Before my recent weeklong retreat, I was worried about a few things. As I wrote recently, being off the grid for that long is a significant absence for all involved, a rehearsal of death. So I was worried about the effect that would have on my family. And I was a little worried about being away from work for a week. But those were ultimately not major sources of concern. What had me really worried was my mother.

As I have shared in this space before, my Mom has Alzheimer’s, and it is now at a more advanced stage. She’s still her cheerful self, but her world is pretty small and focused at this point. The conversations, like her day to day activities, don’t take her very far.

My worry came from the fact that I have become something of a tether for her. I recently downloaded her cell phone activity and analyzed it with the help of AI. I found that over half of her outgoing calls are to my number. While that tracks with my experience, it didn’t do anything to allay my concern: If the main person you talk to outside your living quarters isn’t there to answer the phone, and you can’t remember why they’re not there, how would you feel?

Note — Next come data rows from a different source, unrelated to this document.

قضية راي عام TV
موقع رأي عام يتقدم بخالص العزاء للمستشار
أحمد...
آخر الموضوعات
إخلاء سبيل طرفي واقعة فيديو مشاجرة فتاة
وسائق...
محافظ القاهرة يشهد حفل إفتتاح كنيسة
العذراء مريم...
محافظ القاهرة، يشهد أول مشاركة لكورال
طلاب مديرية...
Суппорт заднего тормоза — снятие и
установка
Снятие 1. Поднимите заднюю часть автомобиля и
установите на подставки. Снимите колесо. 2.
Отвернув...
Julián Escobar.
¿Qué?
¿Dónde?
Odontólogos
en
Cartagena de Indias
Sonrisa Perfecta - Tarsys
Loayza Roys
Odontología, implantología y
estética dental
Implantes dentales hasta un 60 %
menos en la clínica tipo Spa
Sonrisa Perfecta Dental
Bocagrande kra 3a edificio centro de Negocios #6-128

I contemplated some solutions. The most elaborate started with the reality that we really do have the same conversation multiple times a day. So I thought that perhaps there was an AI out there that could record my voice and impersonate me while I was away. I mean, on the one hand, it’s not so crazy: If it could help allay her anxiety, then there’s a case to make. On the other, ick: there is something gross about the inauthenticity.

The central drama of Parashat Toldot revolves around Jacob’s deception of his elderly father Isaac. As Avivah Zornberg observes in her classic study of Genesis 27, the axis of tension lies in the collective worry—Jacob’s, Rebecca’s, Isaac’s, and the worry of we the readers—that Jacob is dissembling, and/or that he’ll be found out. “If my father touches me, I shall appear to him as a trickster,” Jacob frets when Rebecca introduces her plan (v.12). Isaac, suspicious that something is afoot, tells Jacob (who is dressed as Esau), “Come closer that I may feel you, my son—whether you are really my son Esau or not” (v.21). And then, when Jacob comes in for inspection, his father exclaims, “The voice is the voice of Jacob, yet the hands are the hands of Esau” (v.22).

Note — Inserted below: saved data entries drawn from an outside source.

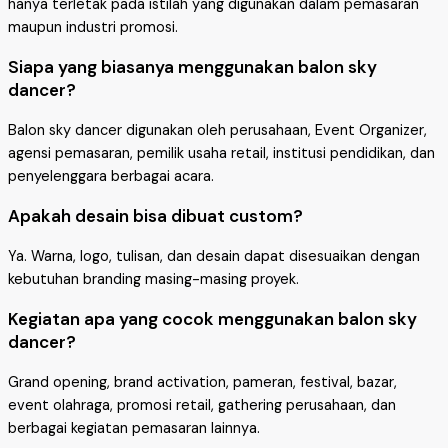
hanya terletak pada istilah yang digunakan dalam pemasaran
maupun industri promosi.
Siapa yang biasanya menggunakan balon sky
dancer?
Balon sky dancer digunakan oleh perusahaan, Event Organizer,
agensi pemasaran, pemilik usaha retail, institusi pendidikan, dan
penyelenggara berbagai acara.
Apakah desain bisa dibuat custom?
Ya. Warna, logo, tulisan, dan desain dapat disesuaikan dengan
kebutuhan branding masing-masing proyek.
Kegiatan apa yang cocok menggunakan balon sky
dancer?
Grand opening, brand activation, pameran, festival, bazar,
event olahraga, promosi retail, gathering perusahaan, dan
berbagai kegiatan pemasaran lainnya.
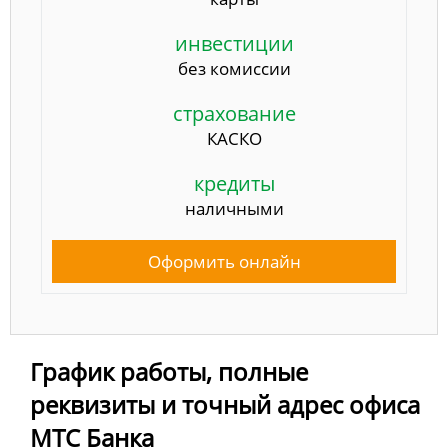
инвестиции
без комиссии
страхование
КАСКО
кредиты
наличными
Оформить онлайн
График работы, полные
реквизиты и точный адрес офиса
МТС Банка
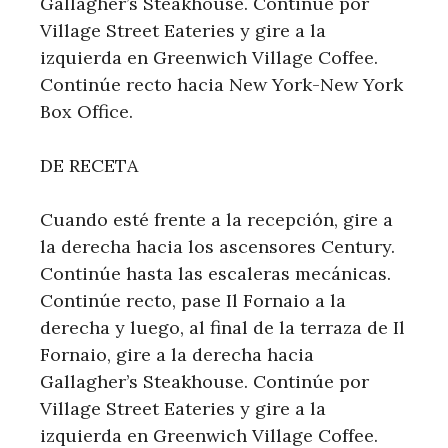
Gallagher’s Steakhouse. Continúe por
Village Street Eateries y gire a la
izquierda en Greenwich Village Coffee.
Continúe recto hacia New York-New York
Box Office.
DE RECETA
Cuando esté frente a la recepción, gire a
la derecha hacia los ascensores Century.
Continúe hasta las escaleras mecánicas.
Continúe recto, pase Il Fornaio a la
derecha y luego, al final de la terraza de Il
Fornaio, gire a la derecha hacia
Gallagher’s Steakhouse. Continúe por
Village Street Eateries y gire a la
izquierda en Greenwich Village Coffee.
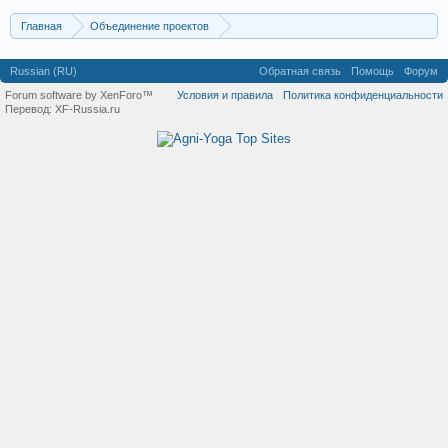
Главная
Объединение проектов
Интернет-община "Содружество"
Форум «Агни Йога»
Russian (RU)
Обратная связь
Помощь
Форум
Лаборатория мысли.
Мировые и политические процессы
Forum software by XenForo™
Условия и правила
Политика конфиденциальности
Перевод:
XF-Russia.ru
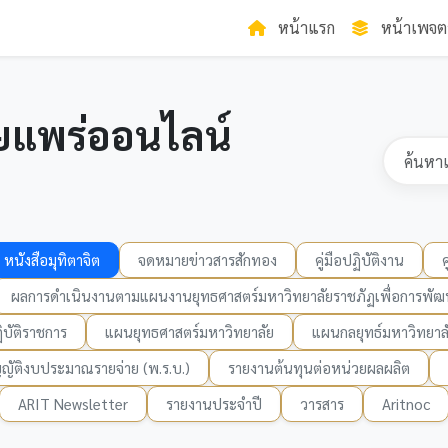
หน้าแรก
หน้าเพจต
ยแพร่ออนไลน์
หนังสือมุทิตาจิต
จดหมายข่าวสารสักทอง
คู่มือปฏิบัติงาน
ผลการดำเนินงานตามแผนงานยุทธศาสตร์มหาวิทยาลัยราชภัฏเพื่อการพัฒน
บัติราชการ
แผนยุทธศาสตร์มหาวิทยาลัย
แผนกลยุทธ์มหาวิทยาล
ญัติงบประมาณรายจ่าย (พ.ร.บ.)
รายงานต้นทุนต่อหน่วยผลผลิต
ARIT Newsletter
รายงานประจำปี
วารสาร
Aritnoc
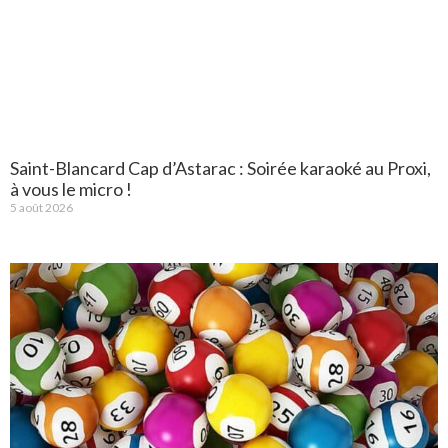
Saint-Blancard Cap d’Astarac : Soirée karaoké au Proxi,
à vous le micro !
5 août 2026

Zornberg quotes a midrash from Pirkei d’Rebbe Eliezer: “When Jacob left his father’s presence, he left adorned like a bridegroom and like a bride in her ornaments. And there descended on him reviving dew from heaven, and his bones were covered with fat; and he, too, became a champion fighter and athlete.” She comments: “The description suggests a radiant awareness of new possibilities that springs from deep within the self. The bones that are covered with fat evoke the text in Proverbs 15:30: ‘Good news puts fat on the bones.’ The ‘good news’ of the blessings — considered as an existential event, rather than merely as words spoken — gives Jacob a sense of health and power that affects his very bones. In Hebrew, the word for “bones” — atzamot— is closely related to the word for “self” — etzem. What is nourished — even created anew — in Jacob is the essence of his selfhood.” (Zornberg, 178) As she observes earlier on, Jacob “must enter the world of seeming, of enactment, of performance, in which authenticity can be defined only retroactively” (154).

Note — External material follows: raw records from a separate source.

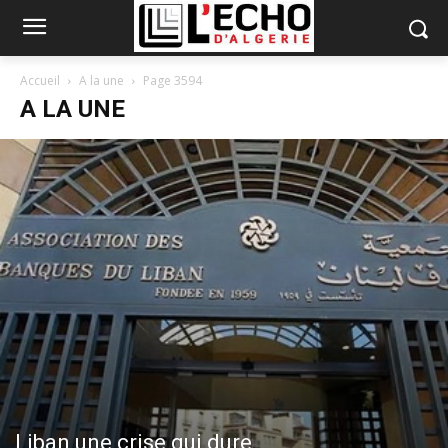
Accueil
A la une
Page 3594
A LA UNE
Liban une crise qui dure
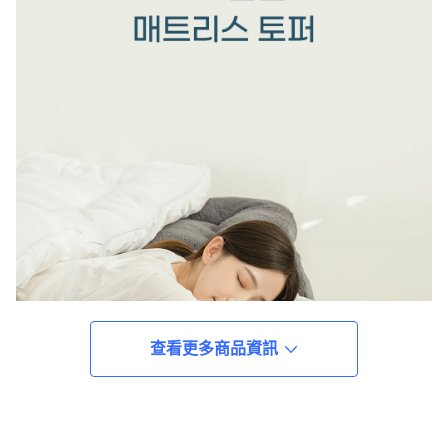
查看更多商品資訊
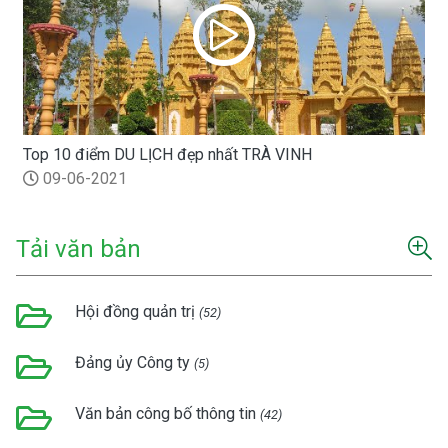
Top 10 điểm DU LỊCH đẹp nhất TRÀ VINH
09-06-2021
Tải văn bản
Hội đồng quản trị
(52)
Đảng ủy Công ty
(5)
Văn bản công bố thông tin
(42)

For many people, the work of defining and understanding ourselves is the project of a lifetime. And as the story of Genesis 27 illustrates so profoundly, it is not work that belongs only to us: It is interpersonal, intergenerational, social, existential. That is, it isn’t only up to us. We do not want to understand ourselves to be tricksters, deceivers—and we don’t want to be seen that way by others. But the work of attuning our own voice to the voice of Divinity working within us is not easy, nor always necessarily pleasant. Much of life takes place within that tension. And as my colleague Rabbi Marc Margolius might say, “What an opportunity for practice!”

Ultimately, just before my retreat, I recorded a new voicemail message: “Hi, this is Josh. I’m away on a silent retreat and will be back on November 2. If this is my mother, this is to remind you that I’m away and to tell you I love you very much. If it’s anyone else, leave a message.” She was fine. And I felt better knowing that it was my voice she’d hear.

Questions for Reflection & Conversation:

  • Is there a moment (or moments) in your life when you struggled to discern something about your etzem, the “true you?”

  • What was difficult about that moment?

  • Who or what, if anything, helped you navigate it?

  • Is there anything you wish you had done differently?